[Date Prev][Date Next][Thread Prev][Thread Next][Date Index][Thread Index]
[Qemu-devel] ping RE: ping RE: question: I found a qemu crash about migr
From: |
wangjie (P) |
Subject: |
[Qemu-devel] ping RE: ping RE: question: I found a qemu crash about migration |
Date: |
Wed, 11 Oct 2017 08:18:56 +0000 |
I found the real culprit, the bug begin to occur since the committed as
following:
https://github.com/qemu/qemu/commit/e253f4b89796967d03a455d1df2ae6bda8cc7d01
since the patch committed, the mirror target bs begin to use BlockBackend, So
the mirror target bs will be inactived in bdrv_inactivate_all
why the mirror target bs not be inactived in qemu-2.6.0, but be inactived in
qemu-2.7.0-rc0?
-----Original Message-----
From: Dr. David Alan Gilbert [mailto:address@hidden
Sent: Monday, October 09, 2017 7:56 PM
To: Kevin Wolf <address@hidden>
Cc: wangjie (P) <address@hidden>; address@hidden; address@hidden;
address@hidden; address@hidden; fuweiwei (C) <address@hidden>; address@hidden;
address@hidden address@hidden <address@hidden>; address@hidden
Subject: Re: ping RE: question: I found a qemu crash about migration
* Kevin Wolf (address@hidden) wrote:
> Am 29.09.2017 um 21:06 hat Dr. David Alan Gilbert geschrieben:
> > * Kevin Wolf (address@hidden) wrote:
> > > Am 28.09.2017 um 19:01 hat Dr. David Alan Gilbert geschrieben:
> > > > Hi,
> > > > This is a 'fun' bug; I had a good chat to kwolf about it earlier.

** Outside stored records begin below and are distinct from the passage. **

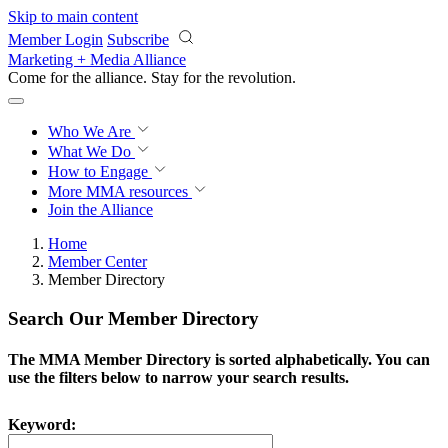
Skip to main content
Member Login
Subscribe
Marketing + Media Alliance
Come for the alliance. Stay for the
revolution.
Who We Are
What We Do
How to Engage
More
MMA resources
Join the Alliance
Home
Member Center
Member Directory
Search Our Member Directory
The MMA Member Directory is sorted alphabetically. You can
use the filters below to narrow your search results.
Keyword:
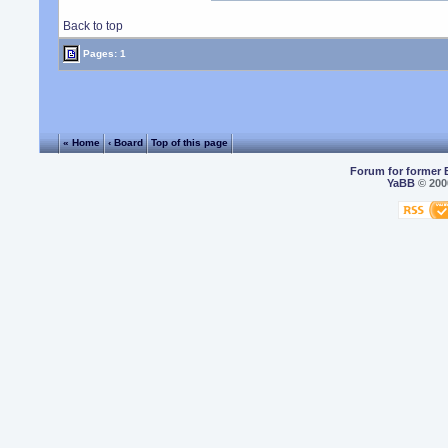
Back to top
Pages: 1
« Home
‹ Board
Top of this page
Forum for former 
YaBB
© 2000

> > > > A proper fix really needs to be done together with libvirt so
> > > > that we can sequence:
> > > > a) The stopping of the CPU on the source
> > > > b) The termination of the mirroring block job
> > > > c) The inactivation of the block devices on the source
> > > > (bdrv_inactivate_all)
> > > > d) The activation of the block devices on the destination
> > > > (bdrv_invalidate_cache_all)
> > > > e) The start of the CPU on the destination
> > > >
> > > > It looks like you're hitting a race between b/c; we've had
> > > > races between c/d in the past and moved the bdrv_inactivate_all.
> > > >
> > > > During the discussion we ended up with two proposed solutions;
> > > > both of them require one extra command and one extra migration
> > > > capability.
> > > >
> > > > The block way
> > > > -------------
> > > > 1) Add a new migration capability pause-at-complete
> > > > 2) Add a new migration state almost-complete
> > > > 3) After saving devices, if pause-at-complete is set,
> > > > transition to almost-complete
> > > > 4) Add a new command (migration-continue) that
> > > > causes the migration to inactivate the devices (c)

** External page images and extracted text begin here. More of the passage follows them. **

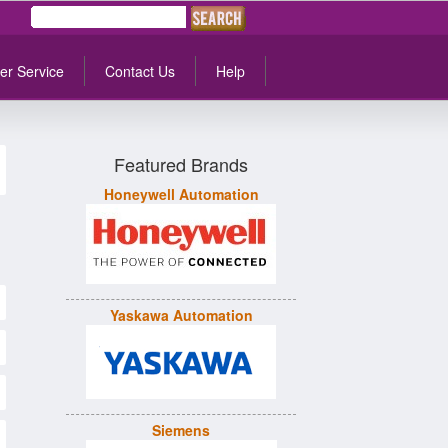
er Service
Contact Us
Help
Featured Brands
Honeywell Automation
Yaskawa Automation
Siemens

> > > > and send the final EOF to the destination.
> > > >
> > > > You set pause-at-complete, wait until migrate hits
> > > > almost-complete; cleanup the mirror job, and then do
> > > > migration-continue. When it completes do 'cont' on the destination.
> > >
> > > Especially since you're concerned about the exact position of the
> > > pause, the following would be a little safer (using the
> > > opportunity to suggest slightly different names,too):
> > >
> > > 1) Add a new migration capability pause-at-complete
> > > 2) Add a new migration state ready
> > > 3) After migration has converged (i.e. the background phase of the
> > > migration has completed) and we are ready to actually switch to the
> > > destination, stop the VM, transition to 'ready' and emit a QMP
> > > event
> > > 4) Continue processing QMP commands in the 'ready' phase. This is where
> > > libvirt is supposed to tear down any running non-VM activities like
> > > block jobs, NBD servers, etc.
> > > 5) Add a new command (migration-complete) that does the final part of
> > > migration, including sending the remaining dirty memory, device state
> > > and the final EOF that signals the destination to resume the VM if -S
> > > isn't given.
> >
> > What worries me here is whether some other subsection is going to
> > say that this pause must happen after the device state save, e.g. if
> > the device state save causes them to push out the last
> > block/packet/etc - and I've got no real way to say whether that
> > point is any better or worse than the point I was suggestion.
> > And the position in the cycle when the pause happens is part of the API.
>
> The important point here is that the VM is stopped. If device
> emulation is doing anything by itself while the VM is stopped, that is a bug.
> In other words, that last block/packet/etc. must already have been
> pushed out when we stopped the VM, so there is nothing left to push
> out when we save the state.
>
> With correctly written device code, there is no difference whether we
> save the device state first or last, without external influence it
> will be the same.
>
> The obvious external thing that I can see is monitor commands, e.g.
> the monitor allows to access I/O ports, which can change the device state.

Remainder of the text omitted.